Fin du premier acte, et voici le deuxième, tout autre. Le même homme se retrouve dans la situation réciproque. Le débiteur à la dette remise se retrouve créancier d’une peccadille. Au lieu de la miséricorde, c’est un esprit d’envie, de colère et de rancune qui le submerge. Plutôt que de goûter la libération de sa dette, le voilà désireux de s’enrichir sur le dos de son débiteur.
Ce deuxième acte est d’autant plus scandaleux à la suite du premier. Puisqu’il t’a été fait miséricorde, ne devais tu pas faire miséricorde à ton tour. Et voilà qui fonde ce pardon inconditionnel auquel le Christ nous invite avec vigueur. Nous sommes des enfants de Dieu, des disciples du Christ et des temples de l’Esprit, mais nous sommes aussi des pécheurs pardonnés, dont le Père nous a remis cette dette que nous ne pouvions pas rembourser. Dans son mystère pascal, sur la Croix, le Christ a porté le poids de cette dette, il a imploré le Père en notre faveur. « Pardonne-leur »
Pour cette raison, le pardon les uns des autres est une clé de nos relations humaines, de nos relations communes, que ce soit en couple, en famille, avec nos voisins, au travail. Pour finir, je retiens 3 traits qui nous serviront dès notre retour à la maison ou au travail demain matin.
Un vrai pardon. C'est-à-dire un pardon du fond du cœur. Un pardon où l’amertume est éteinte, la rancune dépassée. Je sais bien qu’il n’est pas toujours possible d’éteindre les blessures de nos affects, mais nous pouvons au moins faire la part des choses et travailler à être libre intérieurement par rapport à ces blessures. C’est une condition de ce pardon vrai, du fond du coeur
Un pardon inconditionnel. Un pardon qui n’attend pas une démarche de l’autre. C'est-à-dire un pardon intérieur qui ne met pas de préalable, de sorte à pouvoir accueillir avec un cœur disponible et un visage apaisé l’autre quand il viendra, non pas s’excuser, mais demander pardon.
Un pardon ancré.

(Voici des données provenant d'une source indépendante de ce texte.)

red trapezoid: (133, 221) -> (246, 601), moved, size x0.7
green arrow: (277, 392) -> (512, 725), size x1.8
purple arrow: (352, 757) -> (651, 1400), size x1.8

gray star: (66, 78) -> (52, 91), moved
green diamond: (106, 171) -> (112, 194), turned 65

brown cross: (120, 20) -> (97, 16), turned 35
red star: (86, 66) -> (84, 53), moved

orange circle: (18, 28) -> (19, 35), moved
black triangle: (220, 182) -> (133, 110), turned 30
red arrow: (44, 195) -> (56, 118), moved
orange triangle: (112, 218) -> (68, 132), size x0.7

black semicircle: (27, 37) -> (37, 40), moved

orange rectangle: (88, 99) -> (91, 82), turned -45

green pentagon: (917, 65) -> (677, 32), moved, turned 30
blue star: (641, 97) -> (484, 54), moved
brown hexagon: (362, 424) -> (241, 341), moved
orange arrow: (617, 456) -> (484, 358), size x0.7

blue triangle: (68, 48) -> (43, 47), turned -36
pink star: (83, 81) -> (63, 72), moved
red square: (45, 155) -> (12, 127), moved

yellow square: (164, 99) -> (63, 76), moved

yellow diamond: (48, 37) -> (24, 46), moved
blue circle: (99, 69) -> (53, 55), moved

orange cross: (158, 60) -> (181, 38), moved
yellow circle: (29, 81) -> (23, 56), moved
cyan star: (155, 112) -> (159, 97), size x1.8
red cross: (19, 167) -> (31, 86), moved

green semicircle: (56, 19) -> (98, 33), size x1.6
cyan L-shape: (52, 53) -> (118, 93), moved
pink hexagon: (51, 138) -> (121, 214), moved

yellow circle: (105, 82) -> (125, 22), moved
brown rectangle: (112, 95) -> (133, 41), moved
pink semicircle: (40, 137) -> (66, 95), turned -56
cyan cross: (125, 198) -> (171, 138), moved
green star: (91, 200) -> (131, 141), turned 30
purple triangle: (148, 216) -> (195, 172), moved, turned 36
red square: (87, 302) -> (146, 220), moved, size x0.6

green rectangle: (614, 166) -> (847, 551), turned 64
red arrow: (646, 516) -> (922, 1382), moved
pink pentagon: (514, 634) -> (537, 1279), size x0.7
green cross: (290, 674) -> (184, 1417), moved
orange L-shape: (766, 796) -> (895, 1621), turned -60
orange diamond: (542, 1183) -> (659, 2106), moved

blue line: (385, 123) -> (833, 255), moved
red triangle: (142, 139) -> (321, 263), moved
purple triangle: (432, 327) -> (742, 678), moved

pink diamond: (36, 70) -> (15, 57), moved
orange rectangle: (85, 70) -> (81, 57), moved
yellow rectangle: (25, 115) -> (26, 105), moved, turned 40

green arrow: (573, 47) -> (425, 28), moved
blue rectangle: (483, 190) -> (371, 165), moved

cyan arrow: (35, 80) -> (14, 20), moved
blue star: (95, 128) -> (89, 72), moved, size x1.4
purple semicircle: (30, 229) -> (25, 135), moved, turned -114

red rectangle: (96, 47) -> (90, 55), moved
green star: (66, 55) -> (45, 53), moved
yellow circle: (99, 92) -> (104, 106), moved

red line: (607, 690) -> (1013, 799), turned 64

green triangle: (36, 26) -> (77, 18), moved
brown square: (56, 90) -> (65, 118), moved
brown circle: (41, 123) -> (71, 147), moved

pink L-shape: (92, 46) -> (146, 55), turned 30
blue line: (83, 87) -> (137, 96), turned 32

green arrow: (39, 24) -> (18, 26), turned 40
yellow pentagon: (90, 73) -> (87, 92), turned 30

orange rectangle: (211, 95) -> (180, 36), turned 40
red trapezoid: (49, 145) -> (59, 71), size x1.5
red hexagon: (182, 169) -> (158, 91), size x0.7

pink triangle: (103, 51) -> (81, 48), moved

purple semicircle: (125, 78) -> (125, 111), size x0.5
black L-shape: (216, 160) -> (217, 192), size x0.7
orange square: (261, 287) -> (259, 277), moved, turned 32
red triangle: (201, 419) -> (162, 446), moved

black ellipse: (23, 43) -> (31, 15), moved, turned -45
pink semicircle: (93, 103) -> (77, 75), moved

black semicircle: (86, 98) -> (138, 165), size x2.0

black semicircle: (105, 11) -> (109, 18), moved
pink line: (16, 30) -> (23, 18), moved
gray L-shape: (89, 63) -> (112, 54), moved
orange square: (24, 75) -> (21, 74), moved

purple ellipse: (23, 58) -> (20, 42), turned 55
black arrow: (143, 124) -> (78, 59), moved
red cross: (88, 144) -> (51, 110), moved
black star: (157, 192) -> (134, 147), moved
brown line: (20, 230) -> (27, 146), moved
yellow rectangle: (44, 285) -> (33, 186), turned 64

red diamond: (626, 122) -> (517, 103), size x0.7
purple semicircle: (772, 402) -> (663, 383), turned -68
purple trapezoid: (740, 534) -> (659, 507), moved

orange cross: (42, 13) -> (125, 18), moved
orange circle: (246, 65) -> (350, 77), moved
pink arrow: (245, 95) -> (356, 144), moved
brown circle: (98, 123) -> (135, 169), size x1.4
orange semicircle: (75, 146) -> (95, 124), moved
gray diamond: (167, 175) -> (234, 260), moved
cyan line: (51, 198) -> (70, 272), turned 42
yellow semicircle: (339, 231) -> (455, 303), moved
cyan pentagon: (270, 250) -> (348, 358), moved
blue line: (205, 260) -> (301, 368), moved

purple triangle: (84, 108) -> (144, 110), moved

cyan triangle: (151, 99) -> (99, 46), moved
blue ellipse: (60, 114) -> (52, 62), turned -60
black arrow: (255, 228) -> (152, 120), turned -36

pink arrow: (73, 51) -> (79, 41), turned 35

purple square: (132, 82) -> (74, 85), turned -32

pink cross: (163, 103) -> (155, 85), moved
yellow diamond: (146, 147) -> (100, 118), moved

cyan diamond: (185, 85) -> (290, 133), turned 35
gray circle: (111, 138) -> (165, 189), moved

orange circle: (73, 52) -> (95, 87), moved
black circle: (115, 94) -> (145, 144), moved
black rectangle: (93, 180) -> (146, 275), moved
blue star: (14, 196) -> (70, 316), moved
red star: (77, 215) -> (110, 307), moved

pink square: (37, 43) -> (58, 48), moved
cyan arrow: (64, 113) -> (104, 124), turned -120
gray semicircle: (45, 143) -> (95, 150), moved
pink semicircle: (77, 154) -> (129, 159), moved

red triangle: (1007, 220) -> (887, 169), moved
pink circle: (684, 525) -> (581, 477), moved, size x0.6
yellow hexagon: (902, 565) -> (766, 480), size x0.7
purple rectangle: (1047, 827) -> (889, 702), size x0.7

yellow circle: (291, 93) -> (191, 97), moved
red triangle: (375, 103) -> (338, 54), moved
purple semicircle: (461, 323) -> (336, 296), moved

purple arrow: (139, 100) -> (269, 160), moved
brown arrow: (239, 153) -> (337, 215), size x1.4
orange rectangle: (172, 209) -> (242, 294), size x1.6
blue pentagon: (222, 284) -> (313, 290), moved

Nous sommes aidés par la demande du Notre Père : « Pardonne-nous nos offenses, comme nous pardonnons à ceux qui nous ont offensés ». Nos pardons sont ancrés dans celui que nous expérimentons de la part du seul Maître. Les nombreuses PU où nous prions pour la paix, impliquent que nous la construisions très concrètement. Alors les pécheurs pardonnés deviennent des pécheurs pardonnants. Alors nous devenons des ouvriers de paix, des bâtisseurs d’amour.